Explore all features interactively in `notebooks/01_demo.ipynb`. The notebook guides you through:

1. Visualizing token embeddings (PCA/UMAP)
2. Comparing pooling strategies
3. Exploring layerwise drift
4. Plotting chunk-level geometry
5. Inspecting retrieval results
6. Generating LLM explanations in your chosen language

### Example Script

See `scripts/plot_example.py` for a step-by-step CLI demo.
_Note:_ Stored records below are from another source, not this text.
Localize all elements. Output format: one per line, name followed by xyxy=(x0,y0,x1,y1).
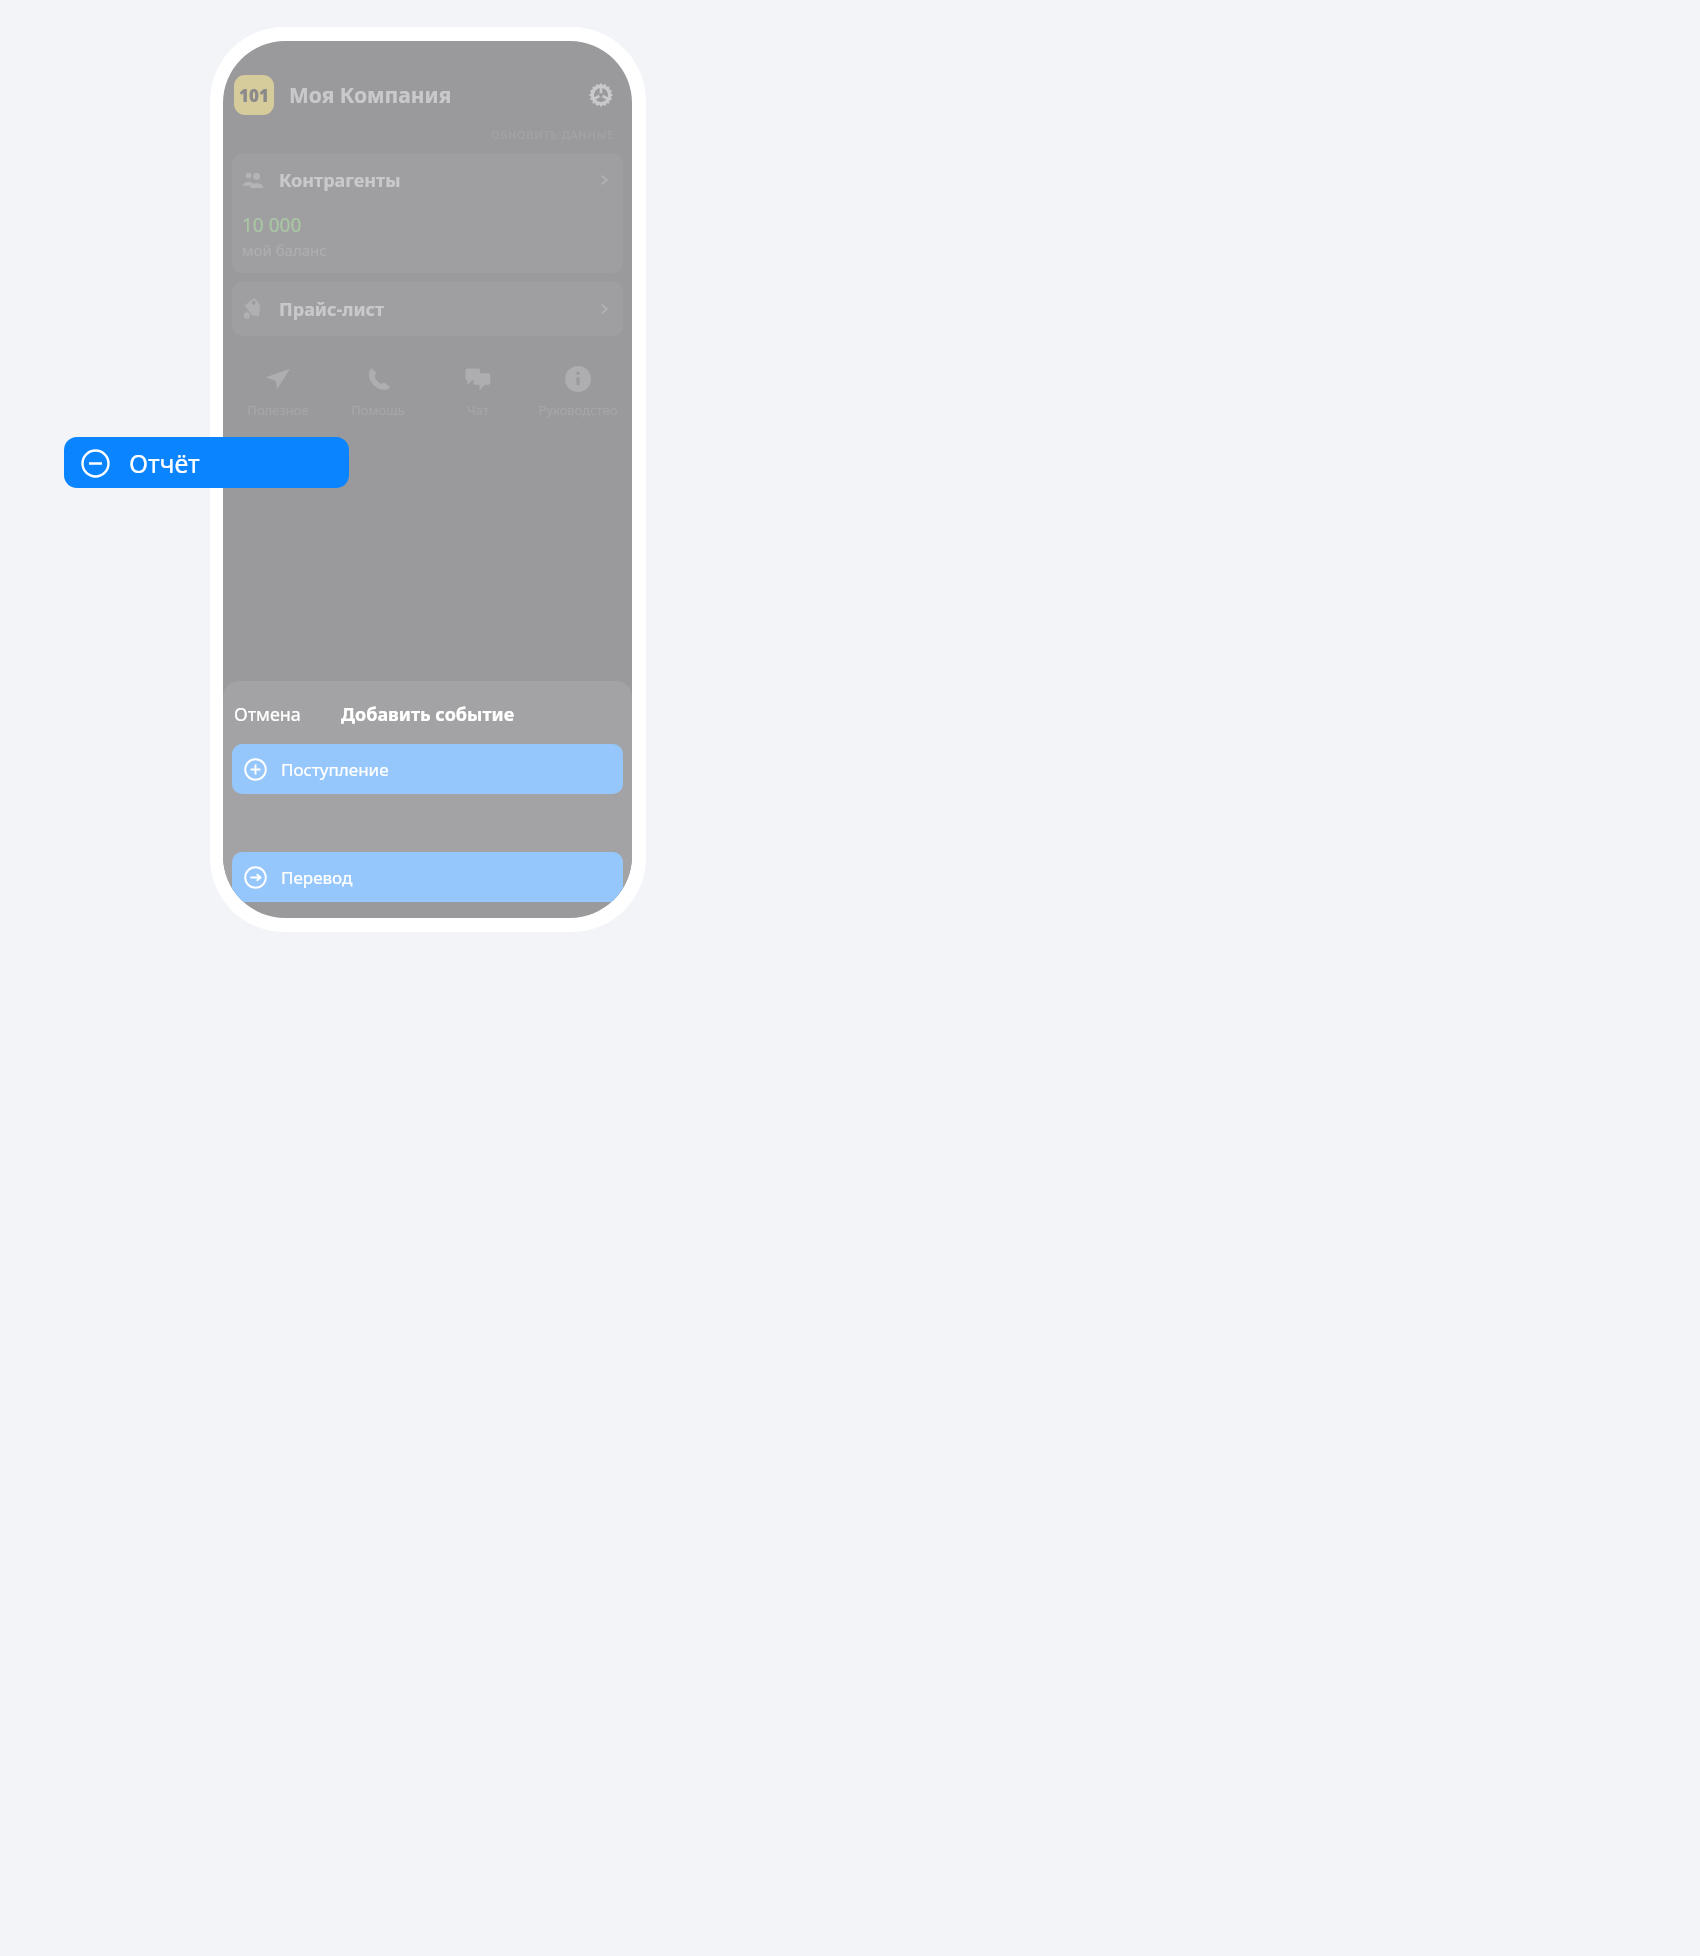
staticText: Отмена xyxy=(234,702,301,727)
button[interactable]: Поступление xyxy=(232,744,623,794)
staticText: Отчёт xyxy=(129,446,200,480)
staticText: Моя Компания xyxy=(289,81,452,110)
button[interactable]: Прайс-лист xyxy=(232,282,623,336)
staticText: Полезное xyxy=(247,401,309,419)
staticText: Помощь xyxy=(351,401,405,419)
button[interactable]: Чат xyxy=(428,360,528,423)
button[interactable]: Контрагенты xyxy=(232,154,623,273)
staticText: Контрагенты xyxy=(279,168,401,193)
staticText: Перевод xyxy=(281,866,353,889)
staticText: 101 xyxy=(239,84,269,107)
staticText: Руководство xyxy=(538,401,618,419)
button[interactable]: Полезное xyxy=(227,360,328,423)
staticText: Прайс-лист xyxy=(279,297,385,322)
button[interactable]: Руководство xyxy=(528,360,628,423)
button[interactable]: Отчёт xyxy=(64,437,349,488)
staticText: мой баланс xyxy=(242,240,327,260)
button[interactable]: 101 xyxy=(234,75,274,115)
button[interactable]: Помощь xyxy=(328,360,428,423)
staticText: ОБНОВИТЬ ДАННЫЕ xyxy=(491,127,615,142)
button[interactable]: Settings xyxy=(581,75,621,115)
staticText: Чат xyxy=(467,401,489,419)
button[interactable]: Перевод xyxy=(232,852,623,902)
button[interactable]: Отмена xyxy=(226,696,309,733)
staticText: Поступление xyxy=(281,758,389,781)
staticText: Добавить событие xyxy=(341,702,515,727)
staticText: 10 000 xyxy=(242,212,302,238)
The script:

- Prompts for your preferred explanation language and API key
- Sequentially runs each diagnostic, asking for confirmation before each step
- Displays each plot and its LLM-generated explanation (if enabled)
- Keeps user control and clarity throughout the process

---

## Streamlit UI

A user-friendly interactive app is available in [`ui/streamlit_app.py`](ui/streamlit_app.py):

- **All features accessible via tabs:** Token geometry, pooling comparison, layerwise drift, embedding stats, chunking sanity, chunk geometry, semantic similarity, and retrieval diagnostics.
- **Model selection and API key input:** Choose your embedding model, storage directory, and provide your OpenAI API key.
- **Language selection for explanations:** Choose the language for LLM-generated plot explanations.
- **Clear descriptions:** Each tab includes a short paragraph (in English and French) explaining the purpose of the visualization.
- **No code required:** Run with `streamlit run ui/streamlit_app.py` and explore all diagnostics visually.
- **Smart output capture:** Functions that print to stdout (like `chunking_sanity` and `compare_retrieval_pooling`) are captured and displayed in the UI.

### Example Usage

```bash
streamlit run ui/streamlit_app.py
```

### Details

- **Tabs for each diagnostic:** Each tab runs a specific visualization or analysis, with a clear description and input fields.
- **Model and API settings:** Select model, directory, API key, and explanation language in the sidebar.
- **Smart output capture:** Functions that print to stdout are captured and shown in the UI.
- **Internationalization-ready:** Tab descriptions support both English and French (via the `help` argument).
- **Easy to extend:** Add new diagnostics or explanations by adding new tabs.

### Screenshots

![](screenshots/retrieval1.png)
![](screenshots/retrieval2.png)
![](screenshots/retrieval3.png)
![](screenshots/retrieval4.png)

---

## License

MIT License

---

## Further Reading

- See `notebooks/01_demo.ipynb` for a full workflow.
- Try `scripts/plot_example.py` for a guided CLI demo.
- Explore the codebase for extensibility and advanced diagnostics.
- Use `ui/streamlit_app.py` for a full-featured, interactive visual experience.